Each writer or artist is expected to do one public event. I am giving my Bird’s Eye View talk at the Eastend Public Library tomorrow at 7 p.m., Thursday, June 20.
And I’m giving the same talk at the museum in Shaunavon, Saskatchewan at 1 p.m. on June 26, 2024.
If you can attend either (or both) of these events, I would love to see you there!
* * * * *
Thank You, Osborn Howes
Last month, I sailed on the Queen Mary 2 as part of a writing voyage, where I met a lovely woman, fellow writer Andrea Eschen, who is working on a historical novel based on her grandfather’s life in Chicago. When she heard about my wartime novel Bird’s Eye View, she bought a copy for her old friend — to be exact, he turned 101 years old on June 1, 2024!
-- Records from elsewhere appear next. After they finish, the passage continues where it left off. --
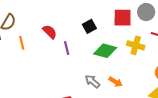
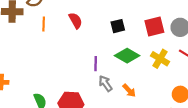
red square: (123, 18) -> (154, 27), turned -30
purple line: (67, 48) -> (96, 64), moved

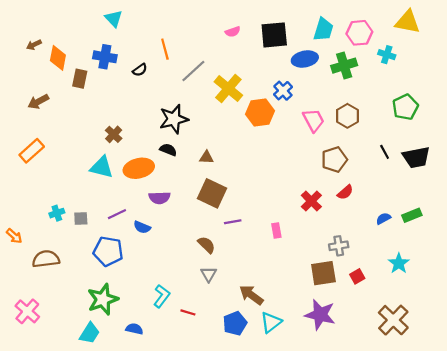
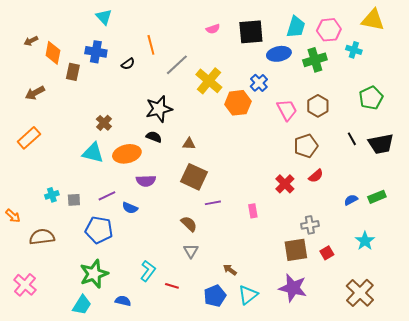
brown arrow: (251, 295) -> (230, 270), size x0.6

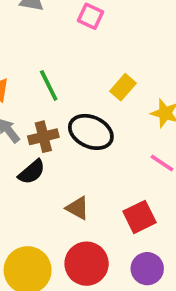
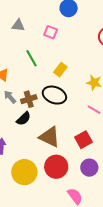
green line: (49, 85) -> (32, 58), moved
yellow rectangle: (123, 87) -> (60, 70), moved
brown triangle: (78, 208) -> (50, 137), size x1.6

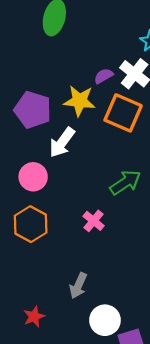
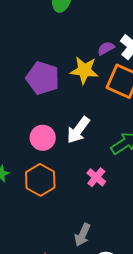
white arrow: (62, 142) -> (78, 130), moved

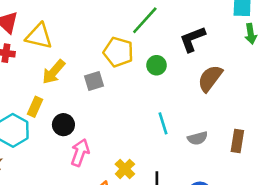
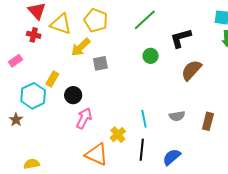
yellow pentagon: (118, 52) -> (96, 20), moved
yellow arrow: (54, 72) -> (81, 47), moved
cyan line: (163, 123) -> (144, 119), moved

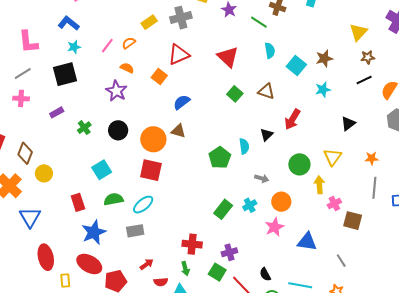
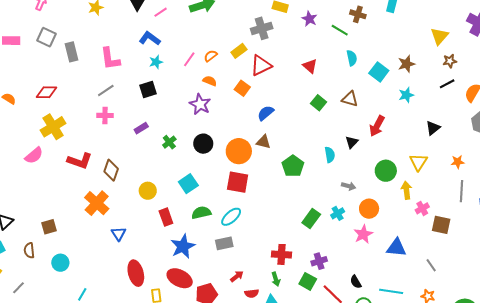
yellow rectangle: (149, 22) -> (239, 51), moved
red triangle: (228, 57) -> (310, 66), size x0.7
black square: (65, 74) -> (148, 89), size x0.7
green pentagon: (220, 158) -> (293, 166), moved
yellow circle: (44, 173) -> (148, 191), moved
blue triangle: (30, 217) -> (119, 234), size x0.7

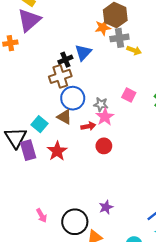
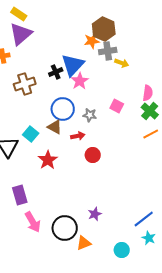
blue triangle: (83, 52) -> (73, 65), size x1.4
brown cross: (60, 76) -> (25, 84), moved
pink star: (105, 117) -> (80, 81), moved
purple rectangle: (28, 150) -> (20, 195), moved
pink arrow: (42, 216) -> (33, 222), size x1.5

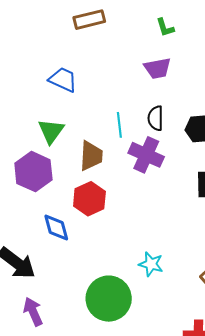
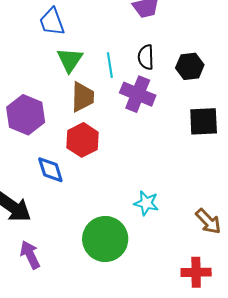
blue trapezoid: (63, 80) -> (52, 22), turned -132
green triangle: (51, 131) -> (70, 60), moved

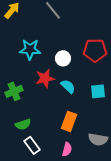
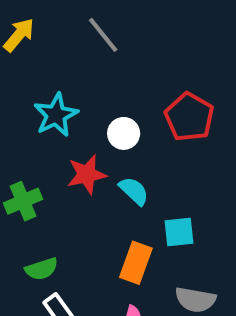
cyan star: (30, 49) -> (56, 115), turned -30
red pentagon: (95, 50) -> (189, 117), turned 30
cyan square: (98, 91) -> (179, 232), moved

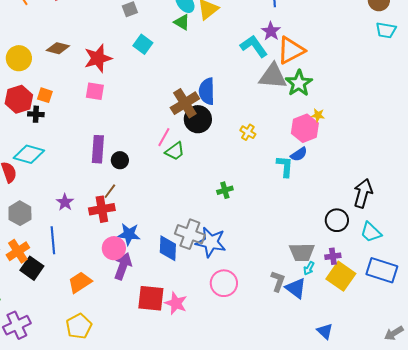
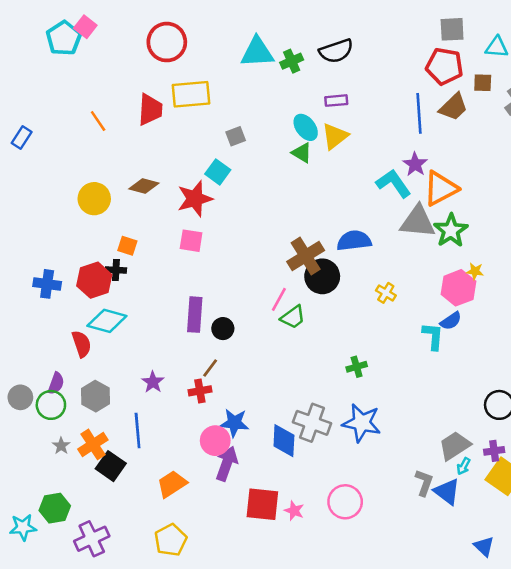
cyan square: (143, 44) -> (218, 172), moved
blue semicircle: (207, 91) -> (354, 241), moved, turned 84
red hexagon: (19, 99) -> (94, 280), moved
red cross: (102, 209) -> (200, 391), size x0.7
blue star: (211, 242) -> (362, 423), moved
gray trapezoid: (302, 252) -> (455, 446), turned 148
pink circle: (224, 283) -> (345, 502), moved
pink star: (176, 303) -> (294, 511), size x0.7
She shared this photo of Osborn Howes, who lives in San Rafael, California. Ozzie said it was one of the best books he’s ever read and that it was clear that I had invested a lot of time into the research. He said: “I’ve been sleepless for three nights.”
That is high praise coming from a Second World War veteran who flew a Mustang in the Royal Air Force. Thank you so much, Osborn Howes.
And most importantly, thank you for your contribution to the Allied victory!
* * * * *
Friends, because there is so much to see and do in this part of the world, next month I will tell you about the town of Eastend and the beautiful environment of southwestern Saskatchewan. Please watch for my next Letter From Windermere on the third Wednesday of the month, which will be July 17, 2024.
Until then, go outside and enjoy the warm summer sunshine.